Again, Kelly was so matter of fact about it all that Galwyn couldn’t help but blush at herself. The little pep talk was certainly doing its job.
“Tell you what.” Kelly hopped up and put the lid back on the ice cream. “Once you get over this crying jag, we’ll get you back out there so you can keep kicking ass, like you should have been doing all along.”
“What do you mean?”
“Well, you may not remember, but right before Aquaria decided to get all terrible about things, you pretty well ran the joint. And it wasn’t some guy who did that for you, you stood up for yourself all on your own. Matter of fact, you probably saved that woman’s life—Old Asshole Dain looked like he was about to take her head off, and you were like: ‘Nuh-uh. Not today, Satan.’ It was pretty bad-ass.”

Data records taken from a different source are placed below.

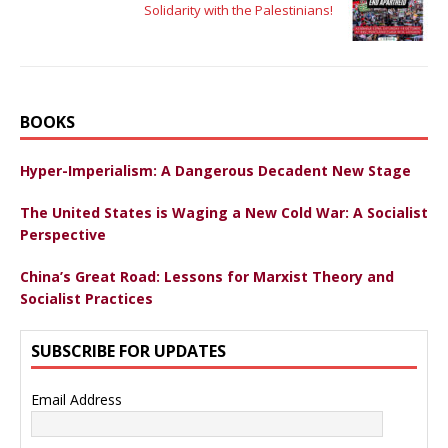
Solidarity with the Palestinians!
BOOKS
Hyper-Imperialism: A Dangerous Decadent New Stage
The United States is Waging a New Cold War: A Socialist
Perspective
China’s Great Road: Lessons for Marxist Theory and
Socialist Practices
SUBSCRIBE FOR UPDATES
Email Address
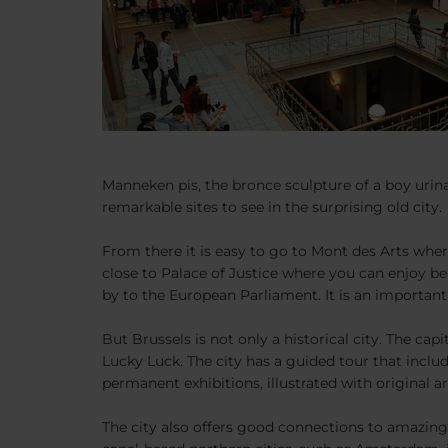
Manneken pis, the bronce sculpture of a boy urinat
remarkable sites to see in the surprising old city.
From there it is easy to go to Mont des Arts wher
close to Palace of Justice where you can enjoy bea
by to the European Parliament. It is an importa
But Brussels is not only a historical city. The ca
Lucky Luck. The city has a guided tour that inclu
permanent exhibitions, illustrated with original 
The city also offers good connections to amazing 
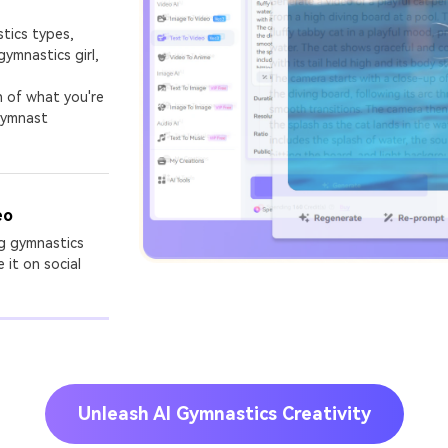
stics types,
gymnastics girl,
on of what you're
 gymnast
eo
ng gymnastics
 it on social
Unleash AI Gymnastics Creativity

She was right. Galwyn remembered how powerful she had felt when she finally stood up to Aunt Aquaria and wondered why she hadn’t done it more often. Or sooner. It had felt really good, actually. It was hard to remember what she had been so afraid of for her entire life.

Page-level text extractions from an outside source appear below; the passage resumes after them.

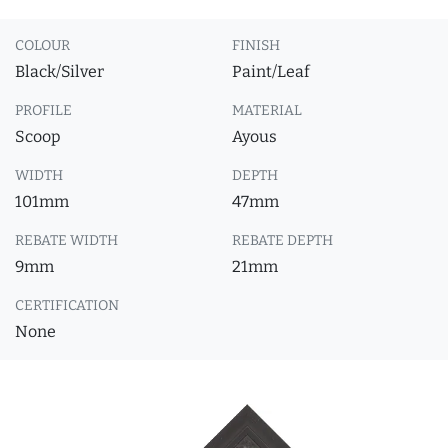
COLOUR
FINISH
Black/Silver
Paint/Leaf
PROFILE
MATERIAL
Scoop
Ayous
WIDTH
DEPTH
101mm
47mm
REBATE WIDTH
REBATE DEPTH
9mm
21mm
CERTIFICATION
None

Regardless of whether or not she actually believed all the things Kelly said, she was actually starting to feel better. Like she wasn’t a massive pile of dung beetle poo. Hanging onto that was what she had for the moment. She looked up at her friend, who was now leaning against the door frame to the kitchen.
“If you’re not gonna use the rest of that roll, I can put it back in th
e bathroom for you.”
“Yeah,” Galwyn said, slipping her glasses back on, “I think I’m done crying.”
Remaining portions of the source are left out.